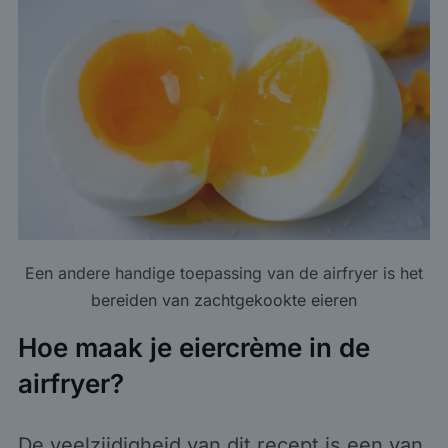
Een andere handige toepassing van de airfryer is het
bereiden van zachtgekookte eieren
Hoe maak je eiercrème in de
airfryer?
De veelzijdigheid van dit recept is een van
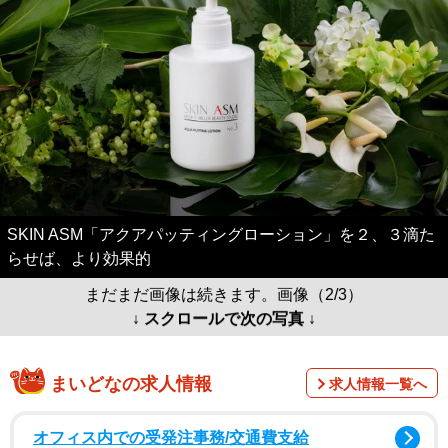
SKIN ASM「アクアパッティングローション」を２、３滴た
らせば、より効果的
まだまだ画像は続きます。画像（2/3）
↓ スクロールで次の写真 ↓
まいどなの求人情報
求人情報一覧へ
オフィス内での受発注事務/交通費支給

* * *

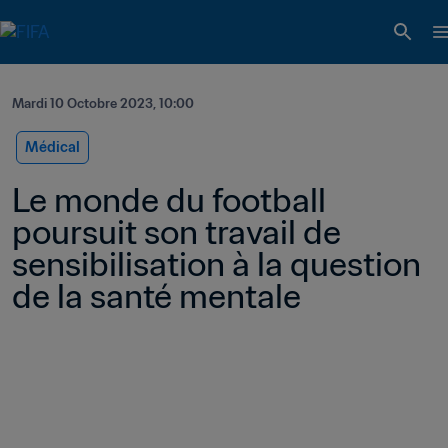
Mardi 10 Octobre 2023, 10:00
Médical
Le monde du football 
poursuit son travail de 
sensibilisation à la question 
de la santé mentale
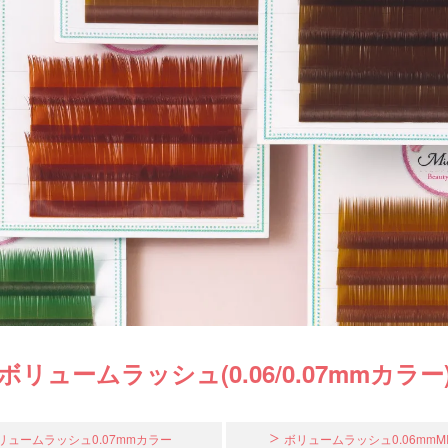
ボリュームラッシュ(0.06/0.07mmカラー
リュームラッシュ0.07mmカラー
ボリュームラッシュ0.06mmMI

> EXERCISE DIRECTIONS: Report every line above that has the string "airfryer" in it.

> RESULT BELOW:
Een andere handige toepassing van de airfryer is het
airfryer?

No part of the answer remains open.